Extracted entries section start
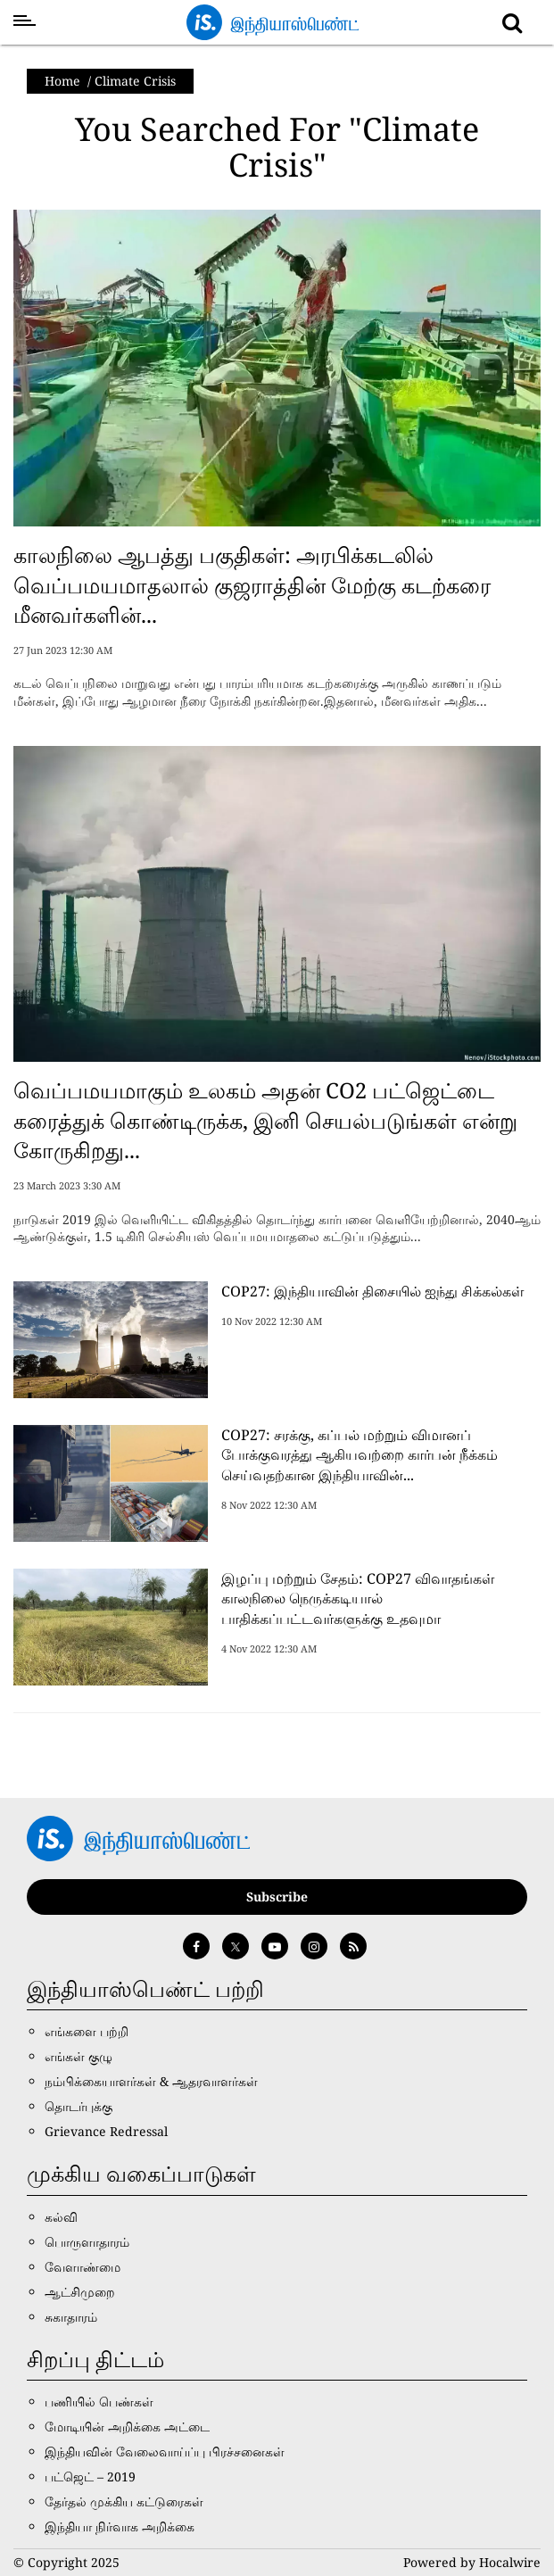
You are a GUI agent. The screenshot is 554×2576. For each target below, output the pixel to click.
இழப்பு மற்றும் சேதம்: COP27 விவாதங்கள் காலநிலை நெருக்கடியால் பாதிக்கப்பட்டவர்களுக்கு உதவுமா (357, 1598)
Extracted entries section end
Extracted entries section start
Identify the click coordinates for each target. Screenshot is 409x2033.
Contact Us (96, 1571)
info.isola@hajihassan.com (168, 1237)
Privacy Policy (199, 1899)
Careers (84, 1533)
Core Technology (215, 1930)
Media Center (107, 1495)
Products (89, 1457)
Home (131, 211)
Extracted entries section end
From the records above, transcribe without alteration every line from the one with "You are a GUI" to the one with "இழப்பு மற்றும் சேதம்: COP27", inclusive.

You are a GUI agent. The screenshot is 554×2576. For each target below, output the pixel to click.
இழப்பு மற்றும் சேதம்: COP27 விவாதங்கள் காலநிலை நெருக்கடியால் பாதிக்கப்பட்டவர்களுக்கு உதவுமா (357, 1598)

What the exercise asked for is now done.